* Recorded data *
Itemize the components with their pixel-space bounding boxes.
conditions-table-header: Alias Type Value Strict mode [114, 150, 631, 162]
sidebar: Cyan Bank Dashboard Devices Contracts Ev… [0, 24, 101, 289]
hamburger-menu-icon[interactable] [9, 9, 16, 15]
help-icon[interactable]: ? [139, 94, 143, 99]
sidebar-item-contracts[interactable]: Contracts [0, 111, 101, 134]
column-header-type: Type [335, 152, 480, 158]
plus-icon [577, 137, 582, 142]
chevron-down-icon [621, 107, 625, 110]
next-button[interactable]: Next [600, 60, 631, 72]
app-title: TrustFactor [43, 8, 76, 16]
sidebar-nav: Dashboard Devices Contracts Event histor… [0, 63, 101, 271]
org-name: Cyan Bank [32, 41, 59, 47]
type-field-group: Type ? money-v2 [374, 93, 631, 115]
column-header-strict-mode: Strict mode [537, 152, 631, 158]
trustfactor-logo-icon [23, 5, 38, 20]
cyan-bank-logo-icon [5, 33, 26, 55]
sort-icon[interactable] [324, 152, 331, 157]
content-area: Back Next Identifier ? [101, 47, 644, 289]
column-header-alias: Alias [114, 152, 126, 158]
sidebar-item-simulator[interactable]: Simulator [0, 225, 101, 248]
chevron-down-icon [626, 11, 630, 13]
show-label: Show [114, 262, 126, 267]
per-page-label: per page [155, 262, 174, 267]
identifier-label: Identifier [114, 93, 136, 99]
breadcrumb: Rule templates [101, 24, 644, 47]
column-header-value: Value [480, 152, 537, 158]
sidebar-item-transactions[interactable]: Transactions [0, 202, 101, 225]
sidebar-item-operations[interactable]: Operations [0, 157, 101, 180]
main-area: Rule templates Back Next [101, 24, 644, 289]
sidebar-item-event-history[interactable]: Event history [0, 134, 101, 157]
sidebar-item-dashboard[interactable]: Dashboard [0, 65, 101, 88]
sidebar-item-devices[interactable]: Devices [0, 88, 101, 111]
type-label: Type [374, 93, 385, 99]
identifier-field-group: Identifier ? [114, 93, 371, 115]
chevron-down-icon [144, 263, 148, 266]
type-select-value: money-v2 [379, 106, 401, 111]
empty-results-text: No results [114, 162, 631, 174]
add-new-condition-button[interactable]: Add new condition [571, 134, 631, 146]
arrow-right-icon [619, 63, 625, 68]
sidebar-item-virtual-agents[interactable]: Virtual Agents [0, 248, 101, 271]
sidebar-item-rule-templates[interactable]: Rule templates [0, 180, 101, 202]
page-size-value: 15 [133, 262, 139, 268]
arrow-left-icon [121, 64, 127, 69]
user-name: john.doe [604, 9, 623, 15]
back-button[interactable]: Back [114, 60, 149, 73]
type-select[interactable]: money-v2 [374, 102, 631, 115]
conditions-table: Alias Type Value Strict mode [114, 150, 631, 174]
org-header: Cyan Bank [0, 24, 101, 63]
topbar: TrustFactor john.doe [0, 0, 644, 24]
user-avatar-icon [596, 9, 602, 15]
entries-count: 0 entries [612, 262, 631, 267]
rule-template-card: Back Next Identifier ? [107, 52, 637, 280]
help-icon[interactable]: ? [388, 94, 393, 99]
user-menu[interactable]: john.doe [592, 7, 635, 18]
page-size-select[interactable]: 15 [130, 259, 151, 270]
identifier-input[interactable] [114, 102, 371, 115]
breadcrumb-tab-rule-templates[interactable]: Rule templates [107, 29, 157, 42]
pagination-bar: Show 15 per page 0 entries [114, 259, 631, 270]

* Directions *
Give the complete listing again, exactly as it appears above.

* Written solution *
Itemize the components with their pixel-space bounding boxes.
conditions-table-header: Alias Type Value Strict mode [114, 150, 631, 162]
sidebar: Cyan Bank Dashboard Devices Contracts Ev… [0, 24, 101, 289]
hamburger-menu-icon[interactable] [9, 9, 16, 15]
help-icon[interactable]: ? [139, 94, 143, 99]
sidebar-item-contracts[interactable]: Contracts [0, 111, 101, 134]
column-header-type: Type [335, 152, 480, 158]
plus-icon [577, 137, 582, 142]
chevron-down-icon [621, 107, 625, 110]
next-button[interactable]: Next [600, 60, 631, 72]
app-title: TrustFactor [43, 8, 76, 16]
sidebar-nav: Dashboard Devices Contracts Event histor… [0, 63, 101, 271]
org-name: Cyan Bank [32, 41, 59, 47]
type-field-group: Type ? money-v2 [374, 93, 631, 115]
column-header-strict-mode: Strict mode [537, 152, 631, 158]
trustfactor-logo-icon [23, 5, 38, 20]
cyan-bank-logo-icon [5, 33, 26, 55]
sort-icon[interactable] [324, 152, 331, 157]
content-area: Back Next Identifier ? [101, 47, 644, 289]
column-header-alias: Alias [114, 152, 126, 158]
sidebar-item-simulator[interactable]: Simulator [0, 225, 101, 248]
chevron-down-icon [626, 11, 630, 13]
show-label: Show [114, 262, 126, 267]
per-page-label: per page [155, 262, 174, 267]
identifier-label: Identifier [114, 93, 136, 99]
breadcrumb: Rule templates [101, 24, 644, 47]
column-header-value: Value [480, 152, 537, 158]
sidebar-item-transactions[interactable]: Transactions [0, 202, 101, 225]
sidebar-item-operations[interactable]: Operations [0, 157, 101, 180]
main-area: Rule templates Back Next [101, 24, 644, 289]
sidebar-item-event-history[interactable]: Event history [0, 134, 101, 157]
sidebar-item-dashboard[interactable]: Dashboard [0, 65, 101, 88]
sidebar-item-devices[interactable]: Devices [0, 88, 101, 111]
type-label: Type [374, 93, 385, 99]
identifier-field-group: Identifier ? [114, 93, 371, 115]
chevron-down-icon [144, 263, 148, 266]
type-select-value: money-v2 [379, 106, 401, 111]
empty-results-text: No results [114, 162, 631, 174]
add-new-condition-button[interactable]: Add new condition [571, 134, 631, 146]
arrow-right-icon [619, 63, 625, 68]
sidebar-item-virtual-agents[interactable]: Virtual Agents [0, 248, 101, 271]
sidebar-item-rule-templates[interactable]: Rule templates [0, 180, 101, 202]
page-size-value: 15 [133, 262, 139, 268]
arrow-left-icon [121, 64, 127, 69]
user-name: john.doe [604, 9, 623, 15]
back-button[interactable]: Back [114, 60, 149, 73]
type-select[interactable]: money-v2 [374, 102, 631, 115]
conditions-table: Alias Type Value Strict mode [114, 150, 631, 174]
org-header: Cyan Bank [0, 24, 101, 63]
topbar: TrustFactor john.doe [0, 0, 644, 24]
user-avatar-icon [596, 9, 602, 15]
entries-count: 0 entries [612, 262, 631, 267]
rule-template-card: Back Next Identifier ? [107, 52, 637, 280]
help-icon[interactable]: ? [388, 94, 393, 99]
user-menu[interactable]: john.doe [592, 7, 635, 18]
page-size-select[interactable]: 15 [130, 259, 151, 270]
identifier-input[interactable] [114, 102, 371, 115]
breadcrumb-tab-rule-templates[interactable]: Rule templates [107, 29, 157, 42]
pagination-bar: Show 15 per page 0 entries [114, 259, 631, 270]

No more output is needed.